- North American cover art
- Developer: Sarbakan
- Publisher: 505 Games
- Platform: Nintendo DS
- Release: NA: March 29, 2011;
- Genre: Platformer
- Mode: Single-player

= Johnny Test (video game) =

2011 video game for the Nintendo DS

Johnny Test is a video game that was released on March 29, 2011, in North America for the Nintendo DS console, based on the TV series of the same name.

==Plot==
Johnny tampers with Susan and Mary's "Real Life Simulator" machine, inadvertently allowing Wacko access to the machine, who uses it to turn the town of Porkbelly into a medieval city. Brain Freezer also kidnaps and holds Gil, the twins' crush, hostage.

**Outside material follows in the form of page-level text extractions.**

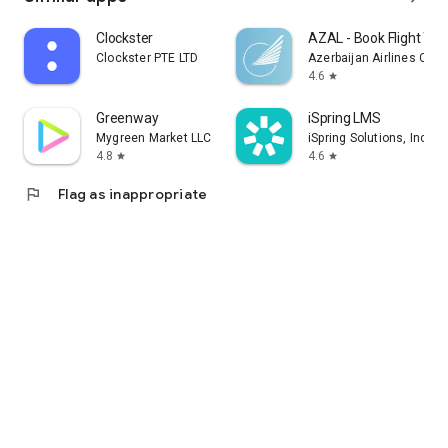
Clockster
AZAL - Book Flight Tic
Clockster PTE LTD
Azerbaijan Airlines CJS
4.6
star
Greenway
iSpring LMS
Mygreen Market LLC
iSpring Solutions, Inc.
4.8
4.6
star
star
flag
Flag as inappropriate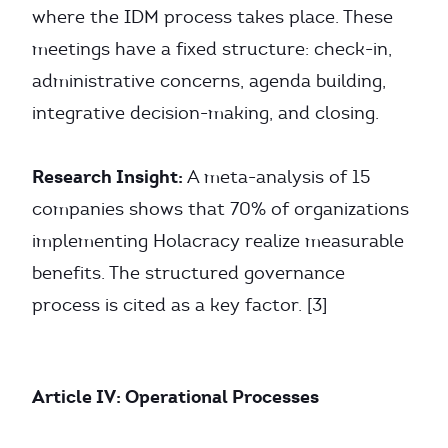
where the IDM process takes place. These
meetings have a fixed structure: check-in,
administrative concerns, agenda building,
integrative decision-making, and closing.
Research Insight:
A meta-analysis of 15
companies shows that 70% of organizations
implementing Holacracy realize measurable
benefits. The structured governance
process is cited as a key factor. [3]
Article IV: Operational Processes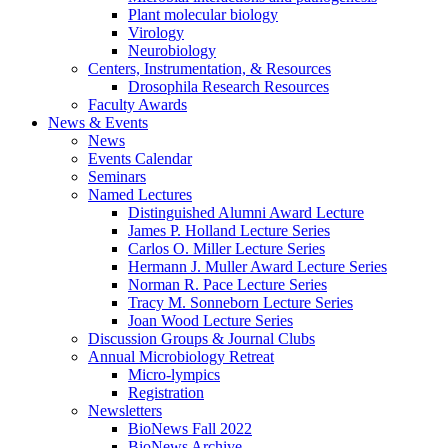
Plant molecular biology
Virology
Neurobiology
Centers, Instrumentation,
&
Resources
Drosophila Research Resources
Faculty Awards
News
&
Events
News
Events Calendar
Seminars
Named Lectures
Distinguished Alumni Award Lecture
James P. Holland Lecture Series
Carlos O. Miller Lecture Series
Hermann J. Muller Award Lecture Series
Norman R. Pace Lecture Series
Tracy M. Sonneborn Lecture Series
Joan Wood Lecture Series
Discussion Groups
&
Journal Clubs
Annual Microbiology Retreat
Micro-lympics
Registration
Newsletters
BioNews Fall 2022
BioNews Archive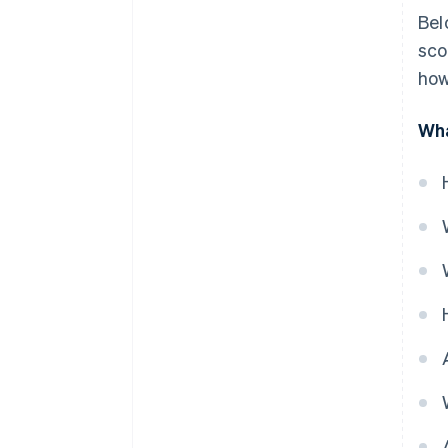
Bel
sco
how
Wha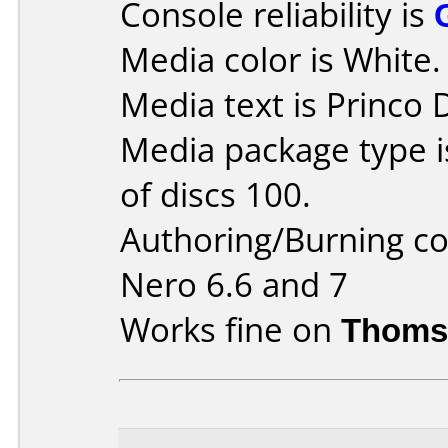
Console reliability is
Media color is White.
Media text is Princo
Media package type 
of discs 100.
Authoring/Burning 
Nero 6.6 and 7
Works fine on
Thoms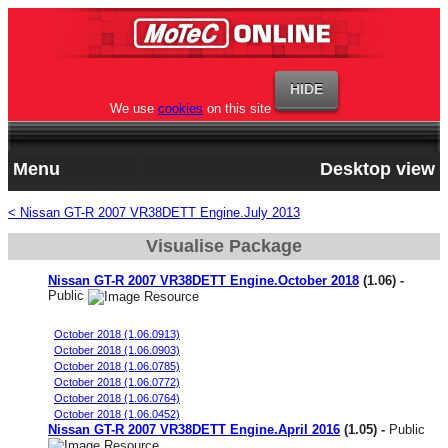
We use
cookies
on this site
Menu
Desktop view
< Nissan GT-R 2007 VR38DETT Engine.July 2013
Visualise Package
Nissan GT-R 2007 VR38DETT Engine.October 2018
(1.06) -
Public
Stock Engine MY08 JDM 98 oct fuel
October 2018 (1.06.0913)
October 2018 (1.06.0903)
October 2018 (1.06.0785)
October 2018 (1.06.0772)
October 2018 (1.06.0764)
October 2018 (1.06.0452)
Nissan GT-R 2007 VR38DETT Engine.April 2016
(1.05) -
Public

Johnny and Dukey must use their sister's laboratory gadgets to fix the experiment, stop the villains, and save Porkbelly.

== Gameplay ==
The game is a 2D Platformer where players maneuver Johnny through twelve differently-themed levels. Depending on the level, Johnny switches to one of his alter-egos, such as Johnny X and Trooper J. Throughout the game, Johnny uses power-ups and several of his sister's inventions, including speed and projectile-based gadgets.

== Reception ==
The game received mixed feedback from critics, with Worth Playing providing a 7 out of 10 score, and The Other View giving it 3 out of 5 stars.